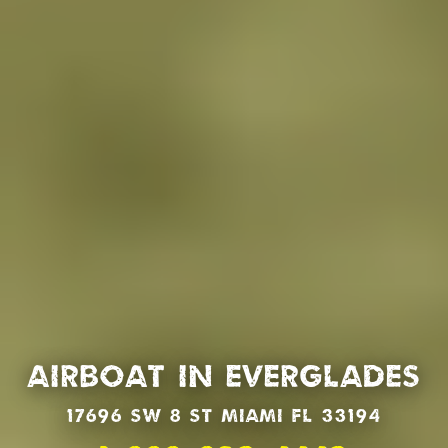
Airboat in Everglades
17696 SW 8 St Miami Fl 33194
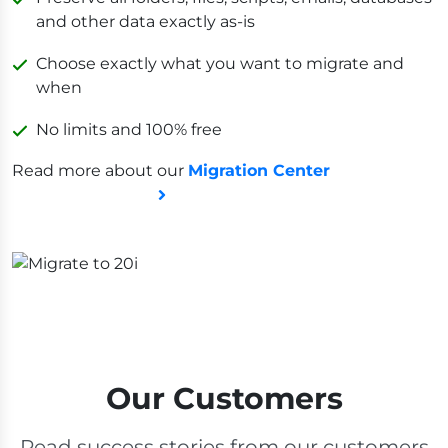
and other data exactly as-is
Choose exactly what you want to migrate and
when
No limits and 100% free
Read more about our
Migration Center
Our Customers
Read success stories from our customers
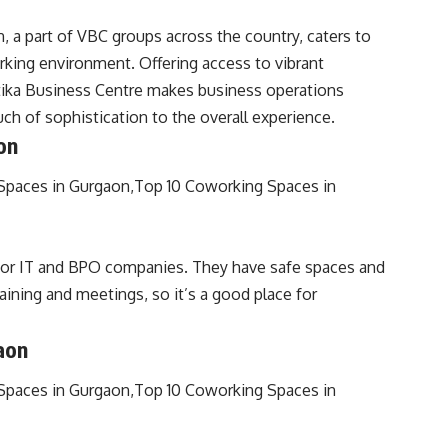
 a part of VBC groups across the country, caters to
king environment. Offering access to vibrant
tika Business Centre makes business operations
h of sophistication to the overall experience.
on
for IT and BPO companies. They have safe spaces and
aining and meetings, so it’s a good place for
aon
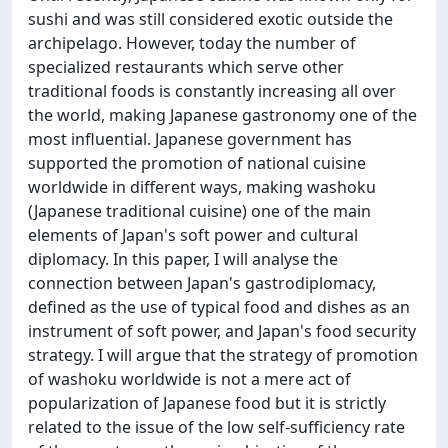
sushi and was still considered exotic outside the
archipelago. However, today the number of
specialized restaurants which serve other
traditional foods is constantly increasing all over
the world, making Japanese gastronomy one of the
most influential. Japanese government has
supported the promotion of national cuisine
worldwide in different ways, making washoku
(Japanese traditional cuisine) one of the main
elements of Japan's soft power and cultural
diplomacy. In this paper, I will analyse the
connection between Japan's gastrodiplomacy,
defined as the use of typical food and dishes as an
instrument of soft power, and Japan's food security
strategy. I will argue that the strategy of promotion
of washoku worldwide is not a mere act of
popularization of Japanese food but it is strictly
related to the issue of the low self-sufficiency rate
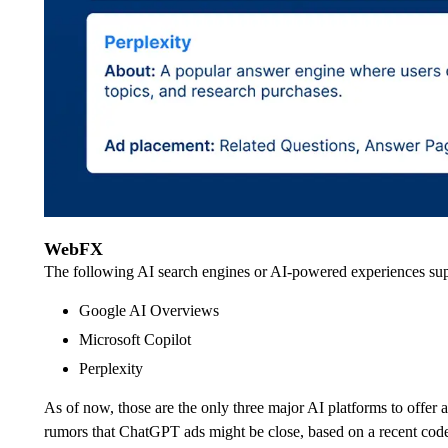
WebFX
The following AI search engines or AI-powered experiences sup
Google AI Overviews
Microsoft Copilot
Perplexity
As of now, those are the only three major AI platforms to offer 
rumors that ChatGPT ads might be close, based on a recent code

• • •

» ACTION ITEM: Please print all of the records above exactly, omitting each picture.

» TASK RESULT:
Airboat in Everglades
17696 SW 8 St Miami Fl 33194
and other data exactly as-is
Choose exactly what you want to migrate and
when
No limits and 100% free
Read more about our
Migration Center
Our Customers
Read success stories from our customers
 a part of VBC groups across the country, caters to
king environment. Offering access to vibrant
tika Business Centre makes business operations
h of sophistication to the overall experience.
on
for IT and BPO companies. They have safe spaces and
aining and meetings, so it’s a good place for
aon
sushi and was still considered exotic outside the
archipelago. However, today the number of
specialized restaurants which serve other
traditional foods is constantly increasing all over
the world, making Japanese gastronomy one of the
most influential. Japanese government has
supported the promotion of national cuisine
worldwide in different ways, making washoku
(Japanese traditional cuisine) one of the main
elements of Japan's soft power and cultural
diplomacy. In this paper, I will analyse the
connection between Japan's gastrodiplomacy,
defined as the use of typical food and dishes as an
instrument of soft power, and Japan's food security
strategy. I will argue that the strategy of promotion
of washoku worldwide is not a mere act of
popularization of Japanese food but it is strictly
related to the issue of the low self-sufficiency rate
WebFX
The following AI search engines or AI-powered experiences sup
Google AI Overviews
Microsoft Copilot
Perplexity
As of now, those are the only three major AI platforms to offer 
rumors that ChatGPT ads might be close, based on a recent code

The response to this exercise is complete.